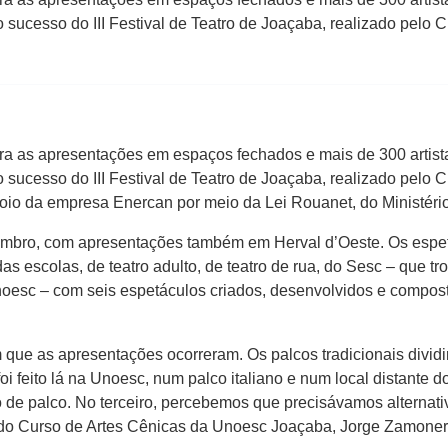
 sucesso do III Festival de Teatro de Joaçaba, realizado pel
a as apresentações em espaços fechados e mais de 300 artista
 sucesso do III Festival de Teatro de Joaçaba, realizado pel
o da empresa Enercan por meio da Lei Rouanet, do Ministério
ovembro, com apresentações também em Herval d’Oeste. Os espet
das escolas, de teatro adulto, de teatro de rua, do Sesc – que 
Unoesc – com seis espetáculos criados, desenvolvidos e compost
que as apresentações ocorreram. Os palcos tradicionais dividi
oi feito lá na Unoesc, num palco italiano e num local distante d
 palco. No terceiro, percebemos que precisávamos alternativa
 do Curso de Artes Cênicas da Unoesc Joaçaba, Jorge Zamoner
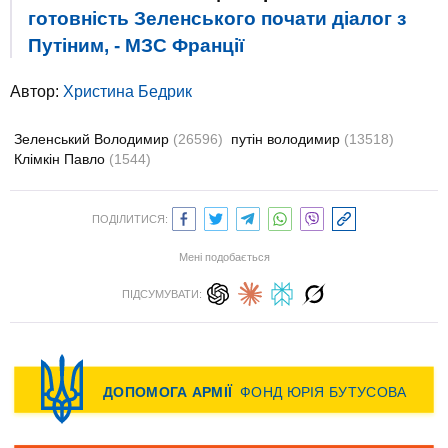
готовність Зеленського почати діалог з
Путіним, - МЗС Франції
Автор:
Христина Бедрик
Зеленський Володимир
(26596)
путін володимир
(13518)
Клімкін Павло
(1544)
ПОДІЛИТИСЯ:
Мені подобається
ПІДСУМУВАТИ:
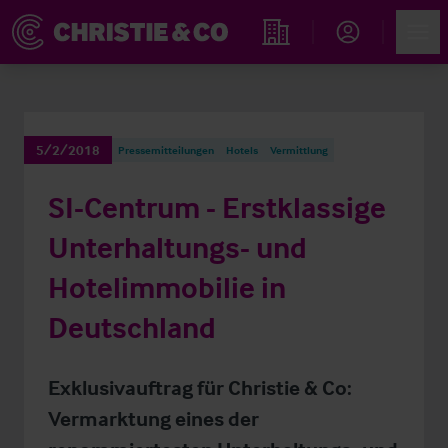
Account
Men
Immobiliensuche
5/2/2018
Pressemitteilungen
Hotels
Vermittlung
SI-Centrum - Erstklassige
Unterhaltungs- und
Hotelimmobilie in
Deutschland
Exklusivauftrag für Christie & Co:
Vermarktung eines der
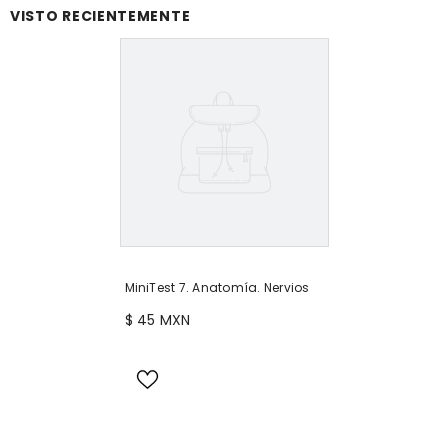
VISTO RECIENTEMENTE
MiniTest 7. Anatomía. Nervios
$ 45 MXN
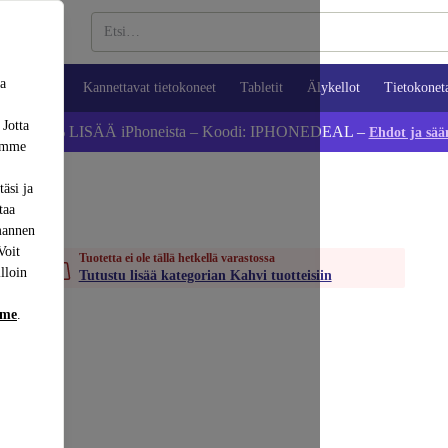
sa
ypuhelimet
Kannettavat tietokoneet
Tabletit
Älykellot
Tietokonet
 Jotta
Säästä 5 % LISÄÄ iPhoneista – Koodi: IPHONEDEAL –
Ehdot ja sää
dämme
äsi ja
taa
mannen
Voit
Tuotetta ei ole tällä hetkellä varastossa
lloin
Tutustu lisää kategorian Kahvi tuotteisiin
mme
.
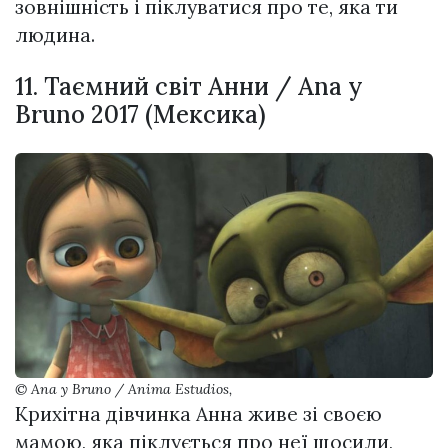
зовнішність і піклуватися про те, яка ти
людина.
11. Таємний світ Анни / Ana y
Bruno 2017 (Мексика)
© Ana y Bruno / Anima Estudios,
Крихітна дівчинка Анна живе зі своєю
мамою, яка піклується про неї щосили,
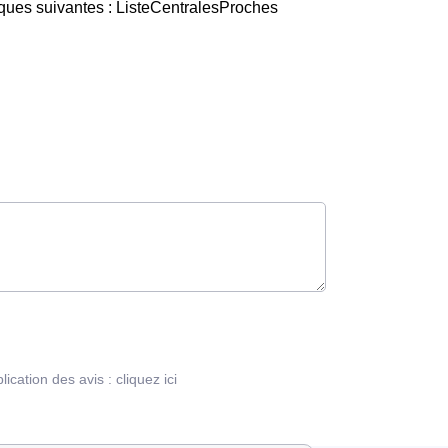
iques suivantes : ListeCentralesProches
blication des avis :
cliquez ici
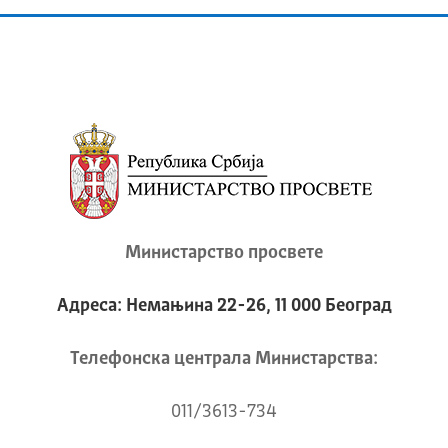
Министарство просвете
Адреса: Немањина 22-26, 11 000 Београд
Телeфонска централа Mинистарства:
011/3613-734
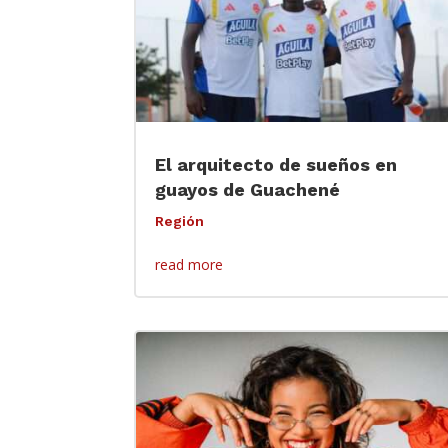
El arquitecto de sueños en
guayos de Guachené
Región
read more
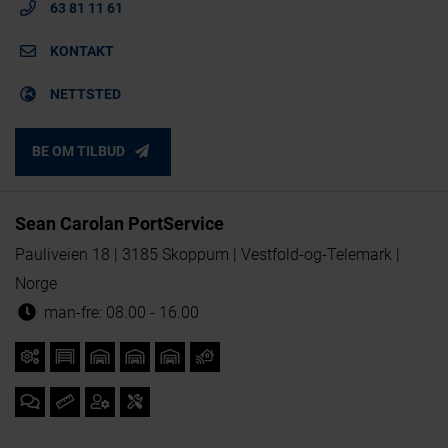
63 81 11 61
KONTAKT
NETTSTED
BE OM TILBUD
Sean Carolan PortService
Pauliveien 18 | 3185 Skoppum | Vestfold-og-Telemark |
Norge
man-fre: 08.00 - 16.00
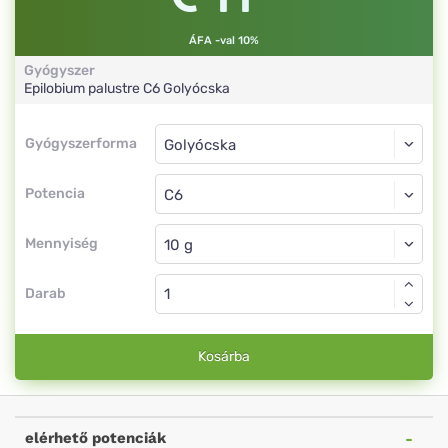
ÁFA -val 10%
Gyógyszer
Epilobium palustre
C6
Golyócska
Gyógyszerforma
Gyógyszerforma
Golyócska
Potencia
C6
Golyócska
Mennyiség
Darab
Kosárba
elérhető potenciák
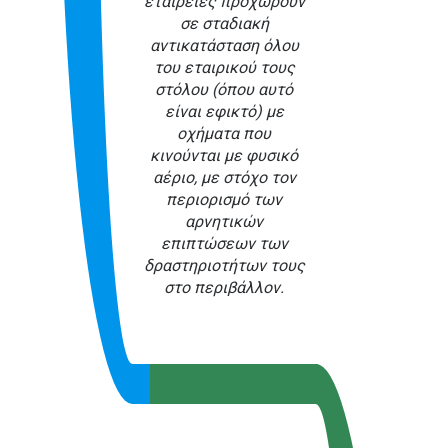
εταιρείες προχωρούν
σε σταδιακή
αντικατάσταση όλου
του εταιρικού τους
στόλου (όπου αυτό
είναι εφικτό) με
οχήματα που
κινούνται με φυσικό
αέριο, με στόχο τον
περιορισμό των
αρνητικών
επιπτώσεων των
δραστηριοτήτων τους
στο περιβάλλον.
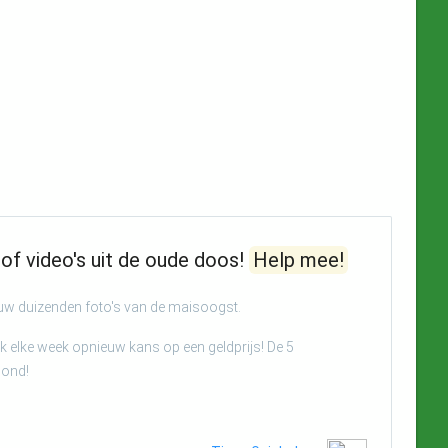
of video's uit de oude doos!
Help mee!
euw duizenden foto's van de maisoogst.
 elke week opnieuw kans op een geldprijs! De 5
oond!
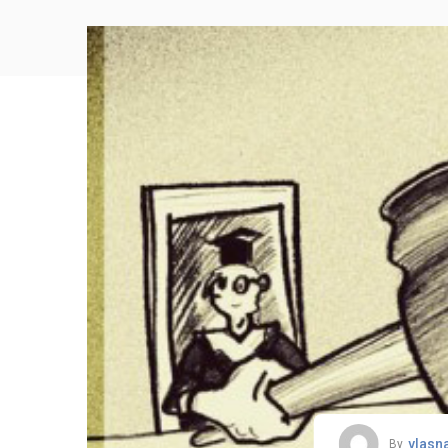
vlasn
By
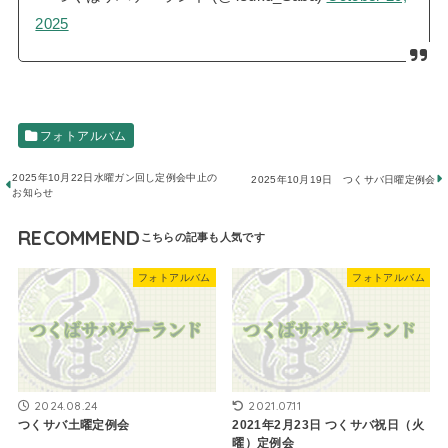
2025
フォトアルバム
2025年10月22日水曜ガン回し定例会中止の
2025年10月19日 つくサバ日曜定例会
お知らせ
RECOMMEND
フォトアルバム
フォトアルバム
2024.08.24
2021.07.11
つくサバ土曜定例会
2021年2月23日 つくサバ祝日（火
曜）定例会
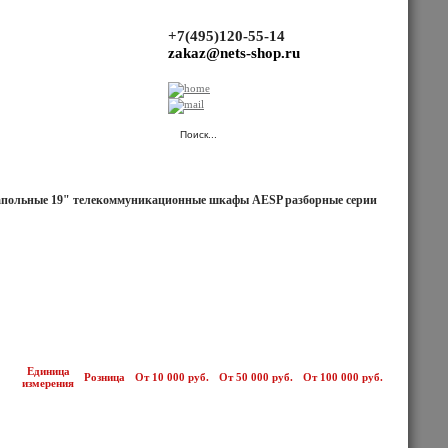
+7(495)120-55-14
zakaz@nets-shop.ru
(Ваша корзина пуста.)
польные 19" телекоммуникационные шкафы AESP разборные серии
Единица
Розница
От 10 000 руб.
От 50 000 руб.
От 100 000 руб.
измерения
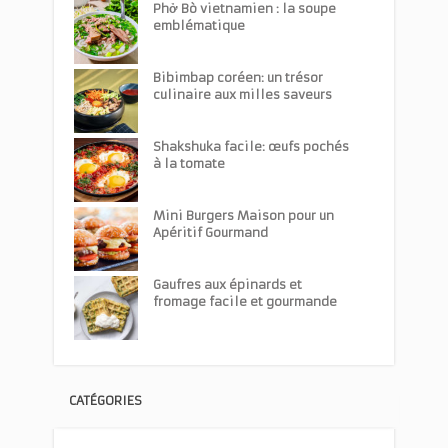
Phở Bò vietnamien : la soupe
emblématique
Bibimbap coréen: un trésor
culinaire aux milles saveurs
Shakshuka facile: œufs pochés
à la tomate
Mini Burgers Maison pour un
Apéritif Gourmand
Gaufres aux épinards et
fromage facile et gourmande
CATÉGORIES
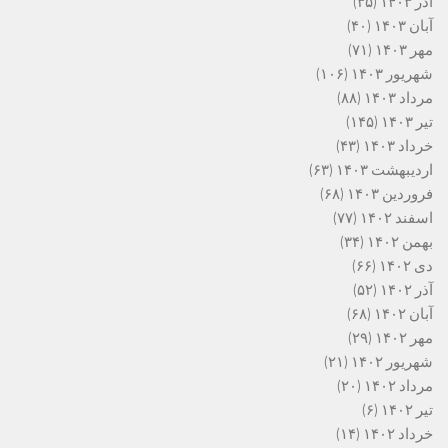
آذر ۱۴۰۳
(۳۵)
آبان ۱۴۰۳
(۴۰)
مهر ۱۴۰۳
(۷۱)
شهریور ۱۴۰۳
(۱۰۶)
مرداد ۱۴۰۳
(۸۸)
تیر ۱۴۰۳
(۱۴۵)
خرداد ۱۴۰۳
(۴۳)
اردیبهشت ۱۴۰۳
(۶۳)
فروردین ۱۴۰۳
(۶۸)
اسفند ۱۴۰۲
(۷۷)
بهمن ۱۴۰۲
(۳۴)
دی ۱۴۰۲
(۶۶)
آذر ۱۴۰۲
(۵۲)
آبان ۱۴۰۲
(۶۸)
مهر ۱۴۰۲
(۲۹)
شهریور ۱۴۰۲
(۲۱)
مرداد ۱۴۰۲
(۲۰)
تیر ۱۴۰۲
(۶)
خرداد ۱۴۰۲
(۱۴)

*WORK ITEM*:
Go through the records and report each line that contains "Bruno".

*RESULT FOR THIS TASK*:
Bruno 2017 (Мексика)
© Ana y Bruno / Anima Estudios,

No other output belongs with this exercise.